- _RECORDS TO PROCESS_:
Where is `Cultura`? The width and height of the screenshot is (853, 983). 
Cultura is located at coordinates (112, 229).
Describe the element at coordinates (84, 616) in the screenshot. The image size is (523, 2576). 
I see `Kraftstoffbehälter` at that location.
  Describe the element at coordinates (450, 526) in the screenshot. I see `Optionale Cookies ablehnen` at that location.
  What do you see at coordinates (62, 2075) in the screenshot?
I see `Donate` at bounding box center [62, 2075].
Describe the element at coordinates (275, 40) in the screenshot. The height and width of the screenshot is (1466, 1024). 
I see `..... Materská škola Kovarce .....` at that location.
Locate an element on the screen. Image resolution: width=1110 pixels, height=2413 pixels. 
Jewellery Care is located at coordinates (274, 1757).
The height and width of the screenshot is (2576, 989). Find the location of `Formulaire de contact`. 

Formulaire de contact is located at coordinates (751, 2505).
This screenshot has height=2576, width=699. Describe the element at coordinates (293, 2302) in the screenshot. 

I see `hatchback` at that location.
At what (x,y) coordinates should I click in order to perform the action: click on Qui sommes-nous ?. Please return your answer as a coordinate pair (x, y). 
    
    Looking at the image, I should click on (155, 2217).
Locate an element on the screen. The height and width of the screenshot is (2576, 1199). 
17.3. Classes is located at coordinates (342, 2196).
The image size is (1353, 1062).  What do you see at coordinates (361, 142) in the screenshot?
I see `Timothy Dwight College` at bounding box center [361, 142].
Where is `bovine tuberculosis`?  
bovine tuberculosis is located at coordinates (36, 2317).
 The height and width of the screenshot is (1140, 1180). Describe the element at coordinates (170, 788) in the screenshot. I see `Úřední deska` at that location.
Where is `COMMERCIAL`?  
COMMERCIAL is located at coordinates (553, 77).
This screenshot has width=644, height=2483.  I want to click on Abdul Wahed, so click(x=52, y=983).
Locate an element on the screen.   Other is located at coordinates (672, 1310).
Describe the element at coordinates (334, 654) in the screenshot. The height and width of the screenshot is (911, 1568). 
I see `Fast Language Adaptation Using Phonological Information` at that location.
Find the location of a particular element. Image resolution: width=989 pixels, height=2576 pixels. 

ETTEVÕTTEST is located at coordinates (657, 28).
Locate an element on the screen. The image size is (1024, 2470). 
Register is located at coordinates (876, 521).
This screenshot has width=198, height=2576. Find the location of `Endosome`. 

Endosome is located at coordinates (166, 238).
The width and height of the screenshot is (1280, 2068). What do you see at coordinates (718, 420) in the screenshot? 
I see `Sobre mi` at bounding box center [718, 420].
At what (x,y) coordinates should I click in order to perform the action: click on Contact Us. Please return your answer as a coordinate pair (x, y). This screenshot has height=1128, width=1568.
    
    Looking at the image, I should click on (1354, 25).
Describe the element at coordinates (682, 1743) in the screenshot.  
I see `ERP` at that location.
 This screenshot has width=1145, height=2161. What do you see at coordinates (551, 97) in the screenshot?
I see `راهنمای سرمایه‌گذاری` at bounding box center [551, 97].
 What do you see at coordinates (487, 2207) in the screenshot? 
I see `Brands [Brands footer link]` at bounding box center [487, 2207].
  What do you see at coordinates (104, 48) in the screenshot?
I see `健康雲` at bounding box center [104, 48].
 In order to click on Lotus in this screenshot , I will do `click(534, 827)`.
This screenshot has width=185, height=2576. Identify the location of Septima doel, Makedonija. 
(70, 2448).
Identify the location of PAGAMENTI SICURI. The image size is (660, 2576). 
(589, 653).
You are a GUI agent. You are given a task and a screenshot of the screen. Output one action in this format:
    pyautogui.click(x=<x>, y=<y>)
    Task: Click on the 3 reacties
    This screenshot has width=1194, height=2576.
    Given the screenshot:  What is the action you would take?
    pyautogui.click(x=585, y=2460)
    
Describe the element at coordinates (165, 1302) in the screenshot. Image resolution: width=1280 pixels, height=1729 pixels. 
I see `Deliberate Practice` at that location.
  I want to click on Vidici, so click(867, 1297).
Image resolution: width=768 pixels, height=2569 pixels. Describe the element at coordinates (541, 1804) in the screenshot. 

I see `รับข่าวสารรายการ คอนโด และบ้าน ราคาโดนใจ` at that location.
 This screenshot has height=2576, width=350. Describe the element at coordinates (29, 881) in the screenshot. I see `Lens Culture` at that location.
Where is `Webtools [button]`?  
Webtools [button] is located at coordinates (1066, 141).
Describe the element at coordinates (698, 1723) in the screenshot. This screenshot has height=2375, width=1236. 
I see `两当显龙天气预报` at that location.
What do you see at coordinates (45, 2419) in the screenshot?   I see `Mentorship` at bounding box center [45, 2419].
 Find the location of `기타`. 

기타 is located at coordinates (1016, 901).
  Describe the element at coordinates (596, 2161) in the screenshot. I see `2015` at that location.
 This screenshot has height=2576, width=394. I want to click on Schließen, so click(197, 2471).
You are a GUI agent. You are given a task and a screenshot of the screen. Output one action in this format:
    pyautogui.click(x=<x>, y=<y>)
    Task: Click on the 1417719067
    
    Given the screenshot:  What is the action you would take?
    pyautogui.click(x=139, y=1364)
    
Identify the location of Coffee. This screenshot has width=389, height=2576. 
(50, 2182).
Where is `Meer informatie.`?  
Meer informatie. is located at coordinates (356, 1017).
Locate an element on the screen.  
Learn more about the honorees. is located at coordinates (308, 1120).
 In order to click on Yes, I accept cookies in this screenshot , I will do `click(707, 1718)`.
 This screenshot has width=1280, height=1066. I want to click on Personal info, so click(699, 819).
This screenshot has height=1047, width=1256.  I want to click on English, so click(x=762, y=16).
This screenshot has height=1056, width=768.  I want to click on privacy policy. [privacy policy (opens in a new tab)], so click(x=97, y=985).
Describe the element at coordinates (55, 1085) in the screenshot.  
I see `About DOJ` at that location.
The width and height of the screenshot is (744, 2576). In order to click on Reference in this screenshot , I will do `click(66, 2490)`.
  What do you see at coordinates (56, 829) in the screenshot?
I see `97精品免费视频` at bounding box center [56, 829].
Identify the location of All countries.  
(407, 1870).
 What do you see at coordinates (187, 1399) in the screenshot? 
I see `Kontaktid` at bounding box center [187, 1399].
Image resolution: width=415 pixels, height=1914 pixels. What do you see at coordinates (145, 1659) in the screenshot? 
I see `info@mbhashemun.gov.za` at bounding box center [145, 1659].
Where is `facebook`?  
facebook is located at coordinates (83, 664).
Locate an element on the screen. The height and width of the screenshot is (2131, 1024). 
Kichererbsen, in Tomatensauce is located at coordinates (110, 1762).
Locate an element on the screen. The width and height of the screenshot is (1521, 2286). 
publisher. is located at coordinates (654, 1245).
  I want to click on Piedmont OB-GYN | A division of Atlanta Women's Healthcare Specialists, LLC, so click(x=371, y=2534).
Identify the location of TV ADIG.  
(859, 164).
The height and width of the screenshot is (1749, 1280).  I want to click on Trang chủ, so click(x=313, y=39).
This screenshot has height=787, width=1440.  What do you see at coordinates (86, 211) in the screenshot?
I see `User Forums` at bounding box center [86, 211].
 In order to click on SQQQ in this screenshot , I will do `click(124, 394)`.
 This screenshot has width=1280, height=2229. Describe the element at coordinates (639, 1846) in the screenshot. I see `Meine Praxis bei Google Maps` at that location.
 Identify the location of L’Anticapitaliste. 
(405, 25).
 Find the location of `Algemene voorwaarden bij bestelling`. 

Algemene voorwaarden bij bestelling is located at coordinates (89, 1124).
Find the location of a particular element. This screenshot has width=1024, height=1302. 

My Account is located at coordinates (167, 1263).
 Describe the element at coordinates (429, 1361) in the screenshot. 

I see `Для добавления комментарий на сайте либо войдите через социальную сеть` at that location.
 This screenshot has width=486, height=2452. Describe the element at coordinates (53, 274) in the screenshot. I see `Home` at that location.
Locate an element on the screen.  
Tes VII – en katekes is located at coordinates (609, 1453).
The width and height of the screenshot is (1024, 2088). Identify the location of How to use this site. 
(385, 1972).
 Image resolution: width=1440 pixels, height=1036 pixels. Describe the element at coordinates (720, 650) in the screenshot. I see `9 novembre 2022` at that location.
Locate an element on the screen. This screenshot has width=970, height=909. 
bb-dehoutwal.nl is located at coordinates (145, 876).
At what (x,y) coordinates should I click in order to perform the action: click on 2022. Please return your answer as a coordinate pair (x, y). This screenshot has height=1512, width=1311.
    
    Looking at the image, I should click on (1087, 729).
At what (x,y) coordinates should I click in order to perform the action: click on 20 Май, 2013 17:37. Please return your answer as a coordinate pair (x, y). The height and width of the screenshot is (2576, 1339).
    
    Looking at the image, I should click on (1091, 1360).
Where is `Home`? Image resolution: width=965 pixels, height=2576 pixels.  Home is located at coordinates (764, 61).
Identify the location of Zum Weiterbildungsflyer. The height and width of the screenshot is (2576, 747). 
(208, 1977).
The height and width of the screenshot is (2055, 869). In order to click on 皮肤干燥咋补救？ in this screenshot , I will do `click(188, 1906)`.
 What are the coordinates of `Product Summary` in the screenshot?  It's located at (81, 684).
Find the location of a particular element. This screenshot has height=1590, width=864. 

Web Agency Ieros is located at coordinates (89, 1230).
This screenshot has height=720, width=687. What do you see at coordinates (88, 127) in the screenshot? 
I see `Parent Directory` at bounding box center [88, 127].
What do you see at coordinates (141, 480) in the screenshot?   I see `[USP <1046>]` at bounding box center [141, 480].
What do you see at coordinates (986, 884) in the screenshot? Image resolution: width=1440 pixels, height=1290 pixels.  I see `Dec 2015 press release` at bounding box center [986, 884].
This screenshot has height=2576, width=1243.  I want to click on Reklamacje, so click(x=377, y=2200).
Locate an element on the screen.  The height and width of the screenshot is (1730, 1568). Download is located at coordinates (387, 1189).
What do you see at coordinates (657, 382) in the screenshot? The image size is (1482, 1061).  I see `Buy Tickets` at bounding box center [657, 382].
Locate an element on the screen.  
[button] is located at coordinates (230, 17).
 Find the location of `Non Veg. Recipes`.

- _DIRECTIONS_: Only the lines from the one holding "What do you see at coordinates (657, 382)" through the end of the records should appear in the answer, each repeated exactly.

- _EXERCISE RESULT_:
What do you see at coordinates (657, 382) in the screenshot? The image size is (1482, 1061).  I see `Buy Tickets` at bounding box center [657, 382].
Locate an element on the screen.  
[button] is located at coordinates (230, 17).
 Find the location of `Non Veg. Recipes`.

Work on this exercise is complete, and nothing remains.